Pour avoir des données agrégées, il faut aller ailleurs, au Committee for a Responsable Federal Budget où l’on voit que tous ces plans, qui donnent 800 propositions, pourraient faire monter la dette publique (hors dépenses anti-COVID-19) à 127% du PIB en 2030. Ce qui est intéressant, c’est que ce même organisme indépendant parle d’un ratio dette/PIB à 125% pour le Programme Trump ! Tout ça pour si peu ! En fait, le programme Trump veut continuer à baisser les impôts (pour 1,7 trillion sur 2021-2030) tandis que Biden les monte de 4,3. Ces ressources nouvelles permettent ainsi à Joe Biden de financer plus l’enfance et l’éducation (2,7 trillions contre 0,15 pour Trump), les soins (2 trillions contre 0,15) et les infrastructures (4,5 contre 2,7). En fait, le programme Biden est plus social en dépenses avec plus d’impôts sur les entreprises (de 21 à 28%) et les « riches » (plus de 450 000 dollars de revenu, de 37 à 39,6% plus une taxe sur les plus-values qui passe de 20 à 39,6% pour un couple gagnant plus d’un million de dollars). Joe Biden dépense plus que Trump pour le social mais, à l’échelle française, il ne taxe pas beaucoup plus fort : c’est le déficit et la dette qui paieront (ce qui n’est pas loin de la philosophie trumpienne, sauf que lui taxe moins !). Tout cela est donc chiffré, mais pas par chaque candidat !
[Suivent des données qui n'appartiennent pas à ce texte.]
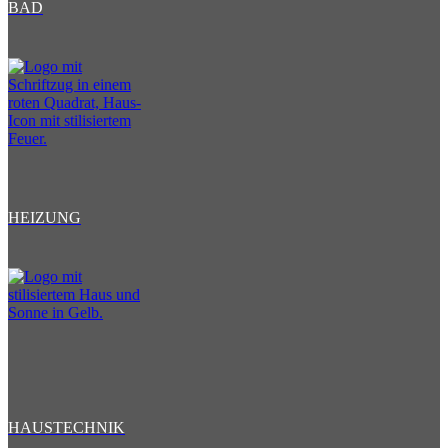
BAD
HEIZUNG
HAUSTECHNIK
En fait, ce qui intéresse les Américains, ce ne sont pas ces « gros chiffres ».

 C’est d’abord le plan COVID-19, avec une équipe plus puissante sous la responsabilité du Dr Fauci, plus écouté peut-être et sûrement pas contredit, pour avoir des vaccins au plus tôt, et surtout des plans de soutien très importants, 3 trillions de dollars en moyenne contre 2 au plus avec Trump, pour sortir de la crise actuelle de l’emploi. La reprise du troisième trimestre n’efface pas la perte du deuxième. L’économie est toujours 3% au-dessous de son niveau d’avant le virus et elle fléchit à nouveau. Sans aide aux chômeurs, surtout ceux qui avaient un bas salaire, la remontée des cas de COVID-19 peut être catastrophique : c’est là que Joe Biden est attendu,

Ce sont ensuite les mesures sur les régulations, assouplies avec D. Trump pour l’emploi surtout ou la pollution, qui seraient revues en sens inverse par Biden, protégeant plus l’emploi.

Bien après sans doute, sont attendus les appels téléphoniques à Angela Merkel, Emmanuel Macron, Boris Johnson, Justin Trudeau, pour renouer les liens et à Benjamin Netanyahu, pour les maintenir.

Nécessaires seront les appels à Xi Jinping et à Vladimir Putin, pour mettre en place des relations « modifiées ». Nombre d’experts se demandent en effet si XI Jinping ne pourrait pas tester la réactivité de Joe Biden, par exemple en mer de Chine ou à Taïwan.

Quant aux hausses d’impôts, elles viendront, mais plus tard, quand l’économie ira mieux. C’est ici que Joe Biden aura à gérer d’éventuels problèmes avec « sa gauche », mais tout dépendra de l’importance de son éventuel succès.

Bref, Biden Président, c’est surtout une question de soutien à l’économie à très court terme, pour sortir de la trappe du COVID-19. Le reste importe bien sûr, ensuite, pour consolider la reprise, puis le leadership américain, mais c’est plus loin.